(MATERIALS PROVIDED Opens)
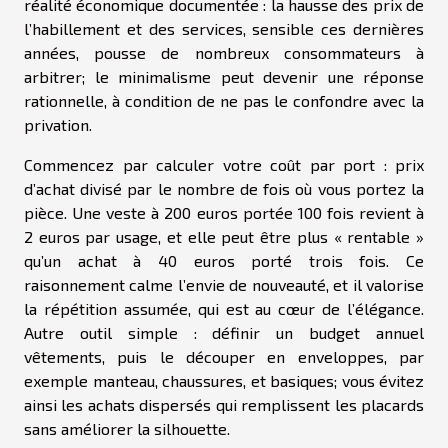
réalité économique documentée : la hausse des prix de
l’habillement et des services, sensible ces dernières
années, pousse de nombreux consommateurs à
arbitrer; le minimalisme peut devenir une réponse
rationnelle, à condition de ne pas le confondre avec la
privation.
Commencez par calculer votre coût par port : prix
d’achat divisé par le nombre de fois où vous portez la
pièce. Une veste à 200 euros portée 100 fois revient à
2 euros par usage, et elle peut être plus « rentable »
qu’un achat à 40 euros porté trois fois. Ce
raisonnement calme l’envie de nouveauté, et il valorise
la répétition assumée, qui est au cœur de l’élégance.
Autre outil simple : définir un budget annuel
vêtements, puis le découper en enveloppes, par
exemple manteau, chaussures, et basiques; vous évitez
ainsi les achats dispersés qui remplissent les placards
sans améliorer la silhouette.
(MATERIALS PROVIDED Closes)
• WORK ITEM: Set down the material above exactly as written, but not the pictures.

• RESPONSE BOX:
réalité économique documentée : la hausse des prix de
l’habillement et des services, sensible ces dernières
années, pousse de nombreux consommateurs à
arbitrer; le minimalisme peut devenir une réponse
rationnelle, à condition de ne pas le confondre avec la
privation.
Commencez par calculer votre coût par port : prix
d’achat divisé par le nombre de fois où vous portez la
pièce. Une veste à 200 euros portée 100 fois revient à
2 euros par usage, et elle peut être plus « rentable »
qu’un achat à 40 euros porté trois fois. Ce
raisonnement calme l’envie de nouveauté, et il valorise
la répétition assumée, qui est au cœur de l’élégance.
Autre outil simple : définir un budget annuel
vêtements, puis le découper en enveloppes, par
exemple manteau, chaussures, et basiques; vous évitez
ainsi les achats dispersés qui remplissent les placards
sans améliorer la silhouette.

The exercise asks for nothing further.